What you are asked to do → This exercise asks for an exact transcription of every entry.

Stored items:
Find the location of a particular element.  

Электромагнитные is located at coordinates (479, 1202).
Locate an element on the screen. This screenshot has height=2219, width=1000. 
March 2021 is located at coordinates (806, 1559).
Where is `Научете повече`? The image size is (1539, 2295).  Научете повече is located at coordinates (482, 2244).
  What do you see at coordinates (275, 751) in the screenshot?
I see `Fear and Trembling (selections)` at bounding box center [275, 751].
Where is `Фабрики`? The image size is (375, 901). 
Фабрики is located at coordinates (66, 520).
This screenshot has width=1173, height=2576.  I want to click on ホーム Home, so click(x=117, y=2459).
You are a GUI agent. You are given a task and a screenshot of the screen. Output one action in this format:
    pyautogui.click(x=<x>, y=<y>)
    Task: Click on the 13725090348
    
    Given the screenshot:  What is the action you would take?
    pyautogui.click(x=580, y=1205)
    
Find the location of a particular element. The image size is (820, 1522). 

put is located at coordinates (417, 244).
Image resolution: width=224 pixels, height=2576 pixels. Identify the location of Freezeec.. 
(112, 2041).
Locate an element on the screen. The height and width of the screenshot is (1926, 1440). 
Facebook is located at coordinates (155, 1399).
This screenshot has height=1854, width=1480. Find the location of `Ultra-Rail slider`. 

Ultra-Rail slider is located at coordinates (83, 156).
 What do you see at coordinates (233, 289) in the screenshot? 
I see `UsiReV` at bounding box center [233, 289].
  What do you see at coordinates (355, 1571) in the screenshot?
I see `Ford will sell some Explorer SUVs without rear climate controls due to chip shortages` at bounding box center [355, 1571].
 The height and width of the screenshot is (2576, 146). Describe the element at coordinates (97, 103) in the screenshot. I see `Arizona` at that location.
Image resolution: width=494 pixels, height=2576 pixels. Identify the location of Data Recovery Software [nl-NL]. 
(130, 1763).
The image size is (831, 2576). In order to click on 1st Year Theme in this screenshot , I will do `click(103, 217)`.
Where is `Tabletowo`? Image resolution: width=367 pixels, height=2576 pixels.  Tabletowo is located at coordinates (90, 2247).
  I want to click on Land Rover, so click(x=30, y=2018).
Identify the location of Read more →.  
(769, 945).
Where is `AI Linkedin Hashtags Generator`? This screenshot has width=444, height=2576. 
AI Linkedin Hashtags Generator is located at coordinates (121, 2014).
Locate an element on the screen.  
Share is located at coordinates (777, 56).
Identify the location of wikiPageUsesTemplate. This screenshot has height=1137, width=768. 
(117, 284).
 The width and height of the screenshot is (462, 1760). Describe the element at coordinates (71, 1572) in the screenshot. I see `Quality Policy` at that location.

Task output →
Find the location of a particular element.  

Электромагнитные is located at coordinates (479, 1202).
Locate an element on the screen. This screenshot has height=2219, width=1000. 
March 2021 is located at coordinates (806, 1559).
Where is `Научете повече`? The image size is (1539, 2295).  Научете повече is located at coordinates (482, 2244).
  What do you see at coordinates (275, 751) in the screenshot?
I see `Fear and Trembling (selections)` at bounding box center [275, 751].
Where is `Фабрики`? The image size is (375, 901). 
Фабрики is located at coordinates (66, 520).
This screenshot has width=1173, height=2576.  I want to click on ホーム Home, so click(x=117, y=2459).
You are a GUI agent. You are given a task and a screenshot of the screen. Output one action in this format:
    pyautogui.click(x=<x>, y=<y>)
    Task: Click on the 13725090348
    
    Given the screenshot:  What is the action you would take?
    pyautogui.click(x=580, y=1205)
    
Find the location of a particular element. The image size is (820, 1522). 

put is located at coordinates (417, 244).
Image resolution: width=224 pixels, height=2576 pixels. Identify the location of Freezeec.. 
(112, 2041).
Locate an element on the screen. The height and width of the screenshot is (1926, 1440). 
Facebook is located at coordinates (155, 1399).
This screenshot has height=1854, width=1480. Find the location of `Ultra-Rail slider`. 

Ultra-Rail slider is located at coordinates (83, 156).
 What do you see at coordinates (233, 289) in the screenshot? 
I see `UsiReV` at bounding box center [233, 289].
  What do you see at coordinates (355, 1571) in the screenshot?
I see `Ford will sell some Explorer SUVs without rear climate controls due to chip shortages` at bounding box center [355, 1571].
 The height and width of the screenshot is (2576, 146). Describe the element at coordinates (97, 103) in the screenshot. I see `Arizona` at that location.
Image resolution: width=494 pixels, height=2576 pixels. Identify the location of Data Recovery Software [nl-NL]. 
(130, 1763).
The image size is (831, 2576). In order to click on 1st Year Theme in this screenshot , I will do `click(103, 217)`.
Where is `Tabletowo`? Image resolution: width=367 pixels, height=2576 pixels.  Tabletowo is located at coordinates (90, 2247).
  I want to click on Land Rover, so click(x=30, y=2018).
Identify the location of Read more →.  
(769, 945).
Where is `AI Linkedin Hashtags Generator`? This screenshot has width=444, height=2576. 
AI Linkedin Hashtags Generator is located at coordinates (121, 2014).
Locate an element on the screen.  
Share is located at coordinates (777, 56).
Identify the location of wikiPageUsesTemplate. This screenshot has height=1137, width=768. 
(117, 284).
 The width and height of the screenshot is (462, 1760). Describe the element at coordinates (71, 1572) in the screenshot. I see `Quality Policy` at that location.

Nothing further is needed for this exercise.